Re: On to Larkspur - and another problem.-not really, but?
Author: mook
Date: 09-18-2015 - 20:17
All good points, and it's quite likely that new riders will appear once the trains start running. But the Bay Area in general, and the North Bay has participated well, has been in a bureaucratic shouting match so long they wouldn't recognize anything else. I do have a suggestion though.
GGBH(&T)D took over Greyhound for 2 reasons: Greyhound was about to simply abandon service entirely (leaving Marin and Sonoma with no transit at all), PUC was going to allow it, and the Bridge District needed some way to add capacity because the traffic was coming to a standstill and there was no practical way to add a second deck. Greyhound's suburban network gave them a way to jack up the seats over the bridge without greatly jacking up the vehicle count. It worked. But they got saddled with the Basic and Local stuff along with the commuters, which turned them into a transit district with no way to generate matching funds (no taxing powers) other than bridge tolls. That required higher tolls, which (economists would agree) did as much to stabilize traffic volumes as the buses did. Later, of course, the Golden Gate Navy came along which required even higher tolls. More recently, people stopped commuting to SF as much as the job market changed. Remember, all this happened back when Marin was still fairly affordable. Anyway...
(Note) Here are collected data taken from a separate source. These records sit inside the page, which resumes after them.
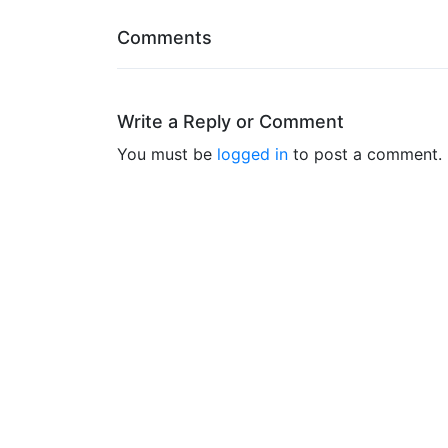
Comments
Write a Reply or Comment
You must be
logged in
to post a comment.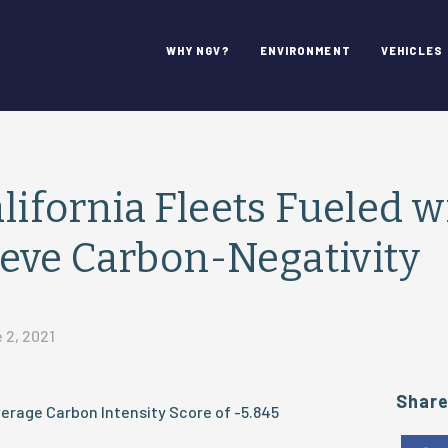
WHY NGV?
ENVIRONMENT
VEHICLES
alifornia Fleets Fueled w
eve Carbon-Negativity
 2, 2021
Shar
erage Carbon Intensity Score of -5.845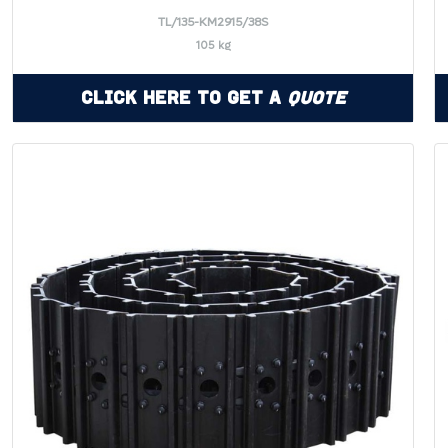
TL/135-KM2915/38S
105 kg
Click Here to Get a
Quote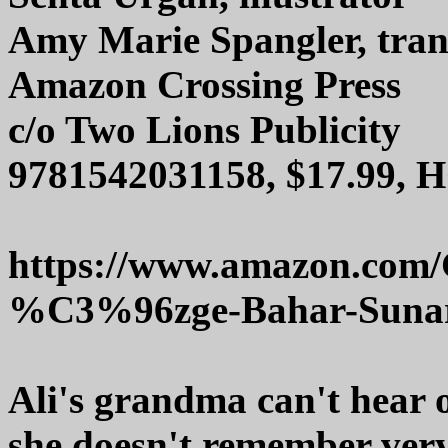
Amy Marie Spangler, tran
Amazon Crossing Press
c/o Two Lions Publicity
9781542031158, $17.99, 
https://www.amazon.com
%C3%96zge-Bahar-Sunar
Ali's grandma can't hear o
she doesn't remember very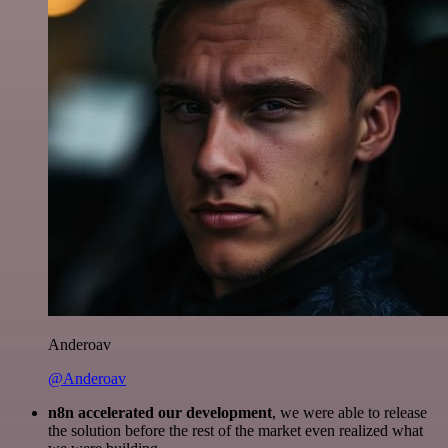
Anderoav
@Anderoav
n8n accelerated our development
, we were able to release
the solution before the rest of the market even realized what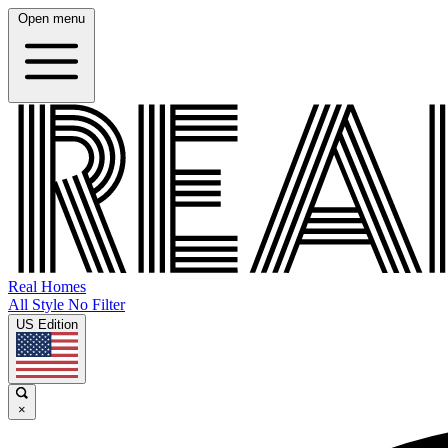
Open menu
Real Homes
All Style No Filter
US Edition
×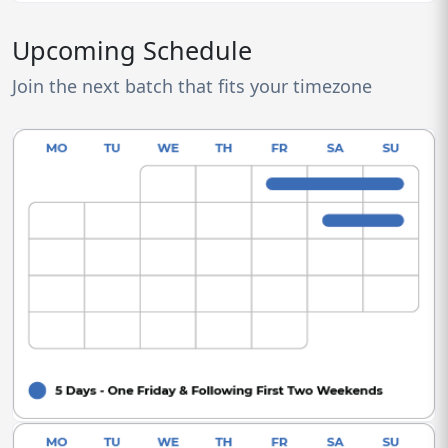
Upcoming Schedule
Join the next batch that fits your timezone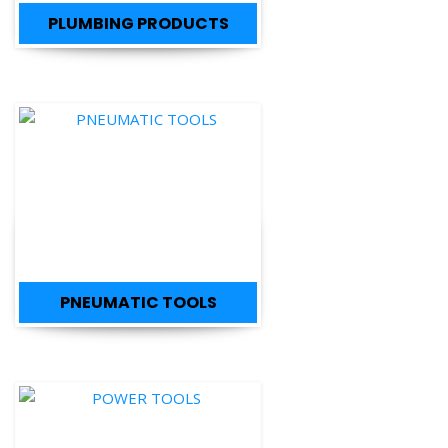
PLUMBING PRODUCTS
PNEUMATIC TOOLS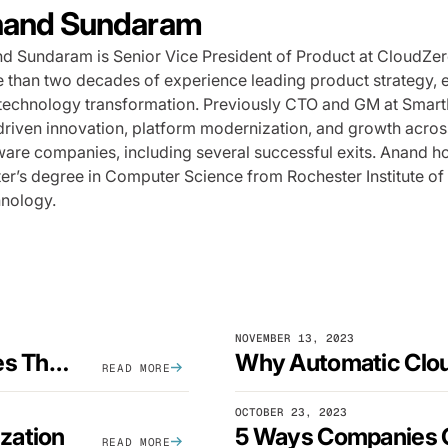
and Sundaram
d Sundaram is Senior Vice President of Product at CloudZer
 than two decades of experience leading product strategy, 
technology transformation. Previously CTO and GM at Smart
driven innovation, platform modernization, and growth acros
ware companies, including several successful exits. Anand h
er’s degree in Computer Science from Rochester Institute of
nology.
NOVEMBER 13, 2023
3 Simple EC2 Cost Optimization Strategies That Actually Work
READ MORE
OCTOBER 23, 2023
zation
READ MORE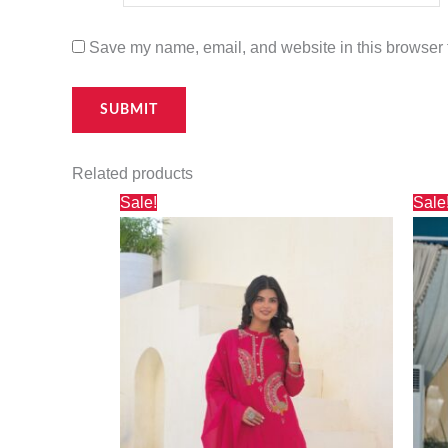
Save my name, email, and website in this browser f
Related products
Original
Current
Sale!
Sale
price
price
was:
is:
₹2,500.00.
₹1,695.00.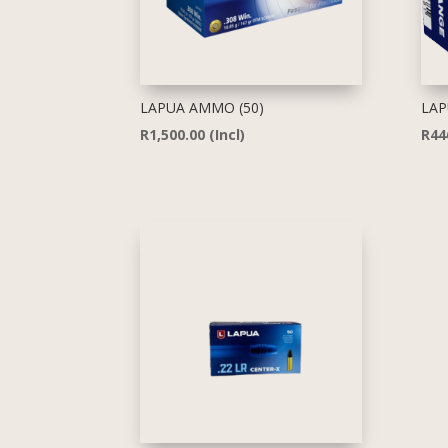
LAPUA AMMO (50)
LAP
R
1,500.00
(Incl)
R
44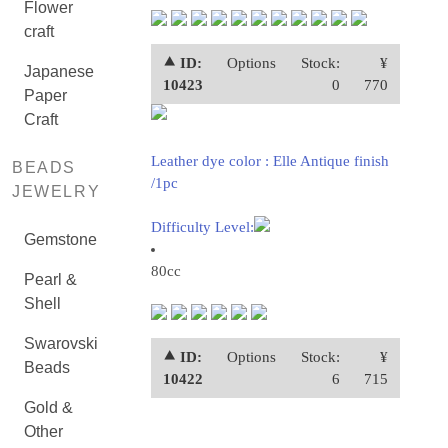
Flower
craft
⯅ ID:
Options
Stock:
¥
Japanese
10423
0
770
Paper
Craft
Leather dye color : Elle Antique finish
BEADS
/1pc
JEWELRY
Difficulty Level:
Gemstone
80cc
Pearl &
Shell
Swarovski
⯅ ID:
Options
Stock:
¥
Beads
10422
6
715
Gold &
Other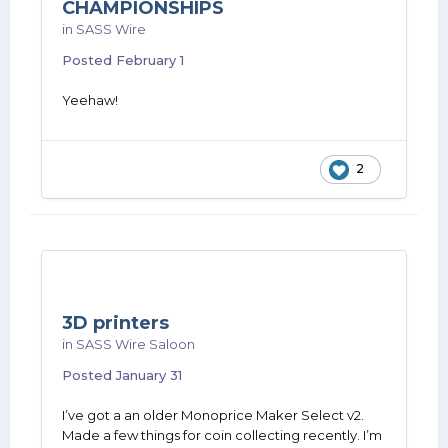
CHAMPIONSHIPS
in
SASS Wire
Posted
February 1
Yeehaw!
2
3D printers
in
SASS Wire Saloon
Posted
January 31
I’ve got a an older Monoprice Maker Select v2.
Made a few things for coin collecting recently. I’m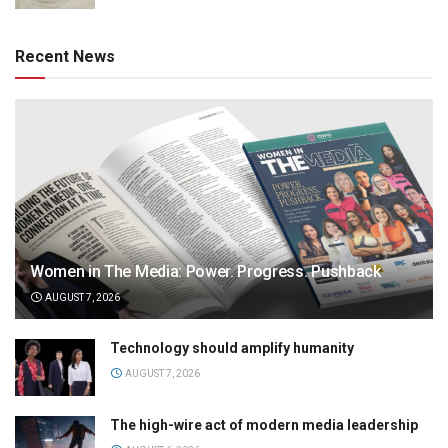
Recent News
Women in The Media: Power. Progress. Pushback
AUGUST 7, 2026
Technology should amplify humanity
AUGUST 7, 2026
The high-wire act of modern media leadership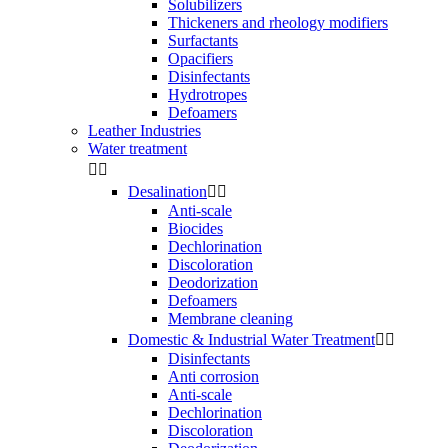
Solubilizers
Thickeners and rheology modifiers
Surfactants
Opacifiers
Disinfectants
Hydrotropes
Defoamers
Leather Industries
Water treatment


Desalination


Anti-scale
Biocides
Dechlorination
Discoloration
Deodorization
Defoamers
Membrane cleaning
Domestic & Industrial Water Treatment


Disinfectants
Anti corrosion
Anti-scale
Dechlorination
Discoloration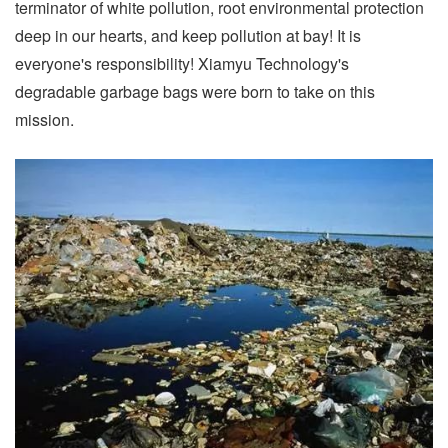
terminator of white pollution, root environmental protection
deep in our hearts, and keep pollution at bay! It is
everyone's responsibility! Xiamyu Technology's
degradable garbage bags were born to take on this
mission.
Why not give all or most of the Basic main-line service that's still needed to SMART and let them be a real, regional trunk-line transit operator, not just a bunch of train people. Something like, perhaps, Foothill Transit with the Gold Line for a rail spine. Let Marin put their local service out to bid again - maybe GGT will still want it, maybe they won't. But once all the dust is settled, GGT would probably be left with what they were really after in the beginning - the commuters, which can be rationalized to work logically with the trains and ferries but otherwise still serve a very useful and supportable function. Given their Navy, GGBH&TD will never be able to shed the "T", but they could subside to a specialty function: cross-Bay transport. And leave the North Bay internal stuff to SMART and the counties. Yeah, it would trigger the political equivalent of a regional nuclear war, but properly coordinated I think it could turn out well.
Ah well, enough dreaming. Time for a Kentucky Coffee (out of Jameson's so can't do Irish) and settle down with the next inch of the Game of Thrones book I'm reading (makes Tolkien in all its glory look like the executive summary of a kids book; Clancy has met his match!).